Dataset items:
################

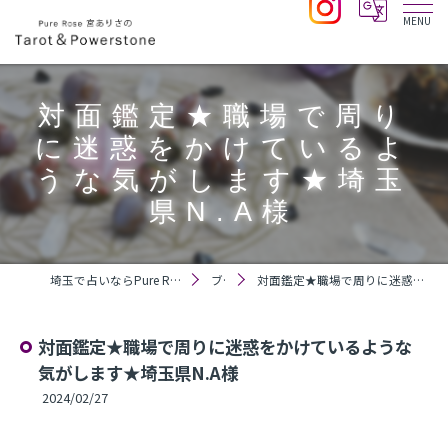
対面鑑定★職場で周り
に迷惑をかけているよ
うな気がします★埼玉
県N.A様
埼玉で占いならPure Rose 宮ありさのTarot＆Powerstone
ブログ
対面鑑定★職場で周りに迷惑をかけているような気がします★埼玉県N.A様
対面鑑定★職場で周りに迷惑をかけているような
気がします★埼玉県N.A様
2024/02/27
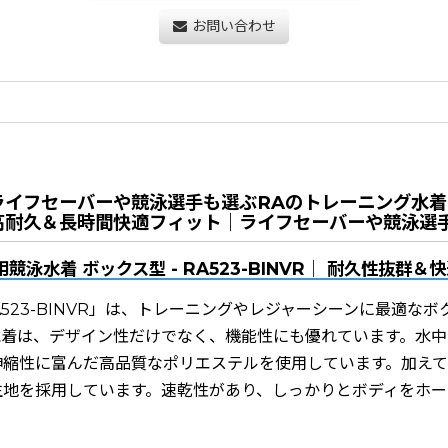
お問い合わせ
イフセーバーや競泳選手も選ぶRAのトレーニング水着
高耐久＆長時間快適フィット｜ライフセーバーや競泳選
用競泳水着 ボックス型 - RA523-BINVR｜ 耐久性抜群＆
A523-BINVR」は、トレーニングやレジャーシーンに最適な
水着は、デザイン性だけでなく、機能性にも優れています。水中
伸縮性に富んだ高品質なポリエステルを使用しています。加えて
生地を採用しています。速乾性があり、しっかりとボディをホー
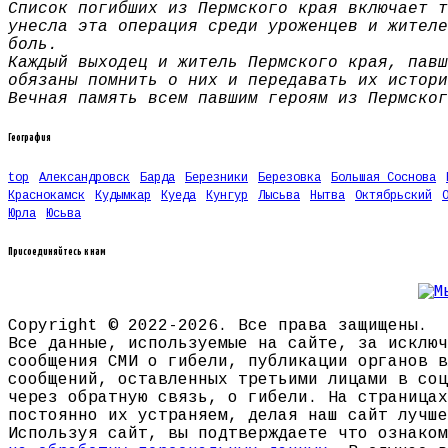
Список погибших из Пермского края включает т
унесла эта операция среди уроженцев и жителе
боль.
Каждый выходец и житель Пермского края, павш
обязаны помнить о них и передавать их истори
Вечная память всем павшим героям из Пермског
География
top
Александровск
Барда
Березники
Березовка
Большая Соснова
Краснокамск
Кудымкар
Куеда
Кунгур
Лысьва
Нытва
Октябрьский
Юрла
Юсьва
Присоединяйтесь к нам
Copyright © 2022-2026. Все права защищены.
Все данные, используемые на сайте, за исключ
сообщения СМИ о гибели, публикации органов в
сообщений, оставленных третьими лицами в соц
через обратную связь, о гибели. На страницах
постоянно их устраняем, делая наш сайт лучше
Используя сайт, вы подтверждаете что ознако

################

#### Task statement
Read the data above and pull out each line that holds the string "埼玉県N".

#### Your response
対面鑑定★職場で周りに迷惑をかけているような気がします★埼玉県N.A様
気がします★埼玉県N.A様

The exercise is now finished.